(Activity): Below are the records; repeat them in full, exactly.

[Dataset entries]
◇ ◇ ◇ ◇ ◇ ◇ ◇

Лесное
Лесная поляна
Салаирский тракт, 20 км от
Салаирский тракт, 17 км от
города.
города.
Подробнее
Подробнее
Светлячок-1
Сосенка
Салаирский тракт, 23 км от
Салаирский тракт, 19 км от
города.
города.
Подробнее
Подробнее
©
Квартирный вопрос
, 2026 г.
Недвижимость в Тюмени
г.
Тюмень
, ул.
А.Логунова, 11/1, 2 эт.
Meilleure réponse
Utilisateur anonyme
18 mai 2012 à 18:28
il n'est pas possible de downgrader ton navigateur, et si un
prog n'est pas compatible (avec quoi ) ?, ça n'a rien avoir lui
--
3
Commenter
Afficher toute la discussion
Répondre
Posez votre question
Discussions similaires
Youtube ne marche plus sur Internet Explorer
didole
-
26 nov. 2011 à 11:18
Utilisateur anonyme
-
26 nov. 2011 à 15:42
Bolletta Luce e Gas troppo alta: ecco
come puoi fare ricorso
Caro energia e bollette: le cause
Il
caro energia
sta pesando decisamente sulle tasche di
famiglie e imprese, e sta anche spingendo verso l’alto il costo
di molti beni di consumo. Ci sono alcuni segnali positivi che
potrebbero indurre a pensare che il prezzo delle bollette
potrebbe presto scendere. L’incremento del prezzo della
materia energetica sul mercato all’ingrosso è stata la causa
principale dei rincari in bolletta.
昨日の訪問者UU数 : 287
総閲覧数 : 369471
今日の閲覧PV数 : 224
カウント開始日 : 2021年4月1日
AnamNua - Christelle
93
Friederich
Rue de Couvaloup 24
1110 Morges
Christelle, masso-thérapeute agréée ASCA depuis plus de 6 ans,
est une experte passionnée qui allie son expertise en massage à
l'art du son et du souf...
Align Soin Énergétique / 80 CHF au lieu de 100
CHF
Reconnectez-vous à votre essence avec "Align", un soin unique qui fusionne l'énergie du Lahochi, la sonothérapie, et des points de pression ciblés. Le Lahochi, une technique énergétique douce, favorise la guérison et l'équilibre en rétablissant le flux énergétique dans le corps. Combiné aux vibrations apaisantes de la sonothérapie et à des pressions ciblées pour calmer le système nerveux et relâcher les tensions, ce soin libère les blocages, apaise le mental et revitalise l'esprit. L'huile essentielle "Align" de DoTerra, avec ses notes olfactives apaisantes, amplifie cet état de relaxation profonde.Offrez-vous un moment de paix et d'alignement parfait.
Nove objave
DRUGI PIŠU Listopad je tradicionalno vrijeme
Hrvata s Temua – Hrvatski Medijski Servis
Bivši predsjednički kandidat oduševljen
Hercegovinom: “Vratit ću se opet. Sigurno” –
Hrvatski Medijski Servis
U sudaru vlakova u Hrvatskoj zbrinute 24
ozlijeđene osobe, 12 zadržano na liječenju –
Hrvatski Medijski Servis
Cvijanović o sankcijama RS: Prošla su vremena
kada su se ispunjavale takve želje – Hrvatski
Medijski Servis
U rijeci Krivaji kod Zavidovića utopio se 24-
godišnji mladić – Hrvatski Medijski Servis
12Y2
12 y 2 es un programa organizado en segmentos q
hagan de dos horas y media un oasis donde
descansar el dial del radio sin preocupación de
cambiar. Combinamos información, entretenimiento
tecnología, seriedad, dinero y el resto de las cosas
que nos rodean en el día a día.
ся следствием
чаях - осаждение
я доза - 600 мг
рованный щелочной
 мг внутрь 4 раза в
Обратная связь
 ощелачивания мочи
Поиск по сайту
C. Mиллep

◇ ◇ ◇ ◇ ◇ ◇ ◇

(Exercise result):
Лесное
Лесная поляна
Салаирский тракт, 20 км от
Салаирский тракт, 17 км от
города.
города.
Подробнее
Подробнее
Светлячок-1
Сосенка
Салаирский тракт, 23 км от
Салаирский тракт, 19 км от
города.
города.
Подробнее
Подробнее
©
Квартирный вопрос
, 2026 г.
Недвижимость в Тюмени
г.
Тюмень
, ул.
А.Логунова, 11/1, 2 эт.
Meilleure réponse
Utilisateur anonyme
18 mai 2012 à 18:28
il n'est pas possible de downgrader ton navigateur, et si un
prog n'est pas compatible (avec quoi ) ?, ça n'a rien avoir lui
--
3
Commenter
Afficher toute la discussion
Répondre
Posez votre question
Discussions similaires
Youtube ne marche plus sur Internet Explorer
didole
-
26 nov. 2011 à 11:18
Utilisateur anonyme
-
26 nov. 2011 à 15:42
Bolletta Luce e Gas troppo alta: ecco
come puoi fare ricorso
Caro energia e bollette: le cause
Il
caro energia
sta pesando decisamente sulle tasche di
famiglie e imprese, e sta anche spingendo verso l’alto il costo
di molti beni di consumo. Ci sono alcuni segnali positivi che
potrebbero indurre a pensare che il prezzo delle bollette
potrebbe presto scendere. L’incremento del prezzo della
materia energetica sul mercato all’ingrosso è stata la causa
principale dei rincari in bolletta.
昨日の訪問者UU数 : 287
総閲覧数 : 369471
今日の閲覧PV数 : 224
カウント開始日 : 2021年4月1日
AnamNua - Christelle
93
Friederich
Rue de Couvaloup 24
1110 Morges
Christelle, masso-thérapeute agréée ASCA depuis plus de 6 ans,
est une experte passionnée qui allie son expertise en massage à
l'art du son et du souf...
Align Soin Énergétique / 80 CHF au lieu de 100
CHF
Reconnectez-vous à votre essence avec "Align", un soin unique qui fusionne l'énergie du Lahochi, la sonothérapie, et des points de pression ciblés. Le Lahochi, une technique énergétique douce, favorise la guérison et l'équilibre en rétablissant le flux énergétique dans le corps. Combiné aux vibrations apaisantes de la sonothérapie et à des pressions ciblées pour calmer le système nerveux et relâcher les tensions, ce soin libère les blocages, apaise le mental et revitalise l'esprit. L'huile essentielle "Align" de DoTerra, avec ses notes olfactives apaisantes, amplifie cet état de relaxation profonde.Offrez-vous un moment de paix et d'alignement parfait.
Nove objave
DRUGI PIŠU Listopad je tradicionalno vrijeme
Hrvata s Temua – Hrvatski Medijski Servis
Bivši predsjednički kandidat oduševljen
Hercegovinom: “Vratit ću se opet. Sigurno” –
Hrvatski Medijski Servis
U sudaru vlakova u Hrvatskoj zbrinute 24
ozlijeđene osobe, 12 zadržano na liječenju –
Hrvatski Medijski Servis
Cvijanović o sankcijama RS: Prošla su vremena
kada su se ispunjavale takve želje – Hrvatski
Medijski Servis
U rijeci Krivaji kod Zavidovića utopio se 24-
godišnji mladić – Hrvatski Medijski Servis
12Y2
12 y 2 es un programa organizado en segmentos q
hagan de dos horas y media un oasis donde
descansar el dial del radio sin preocupación de
cambiar. Combinamos información, entretenimiento
tecnología, seriedad, dinero y el resto de las cosas
que nos rodean en el día a día.
ся следствием
чаях - осаждение
я доза - 600 мг
рованный щелочной
 мг внутрь 4 раза в
Обратная связь
 ощелачивания мочи
Поиск по сайту
C. Mиллep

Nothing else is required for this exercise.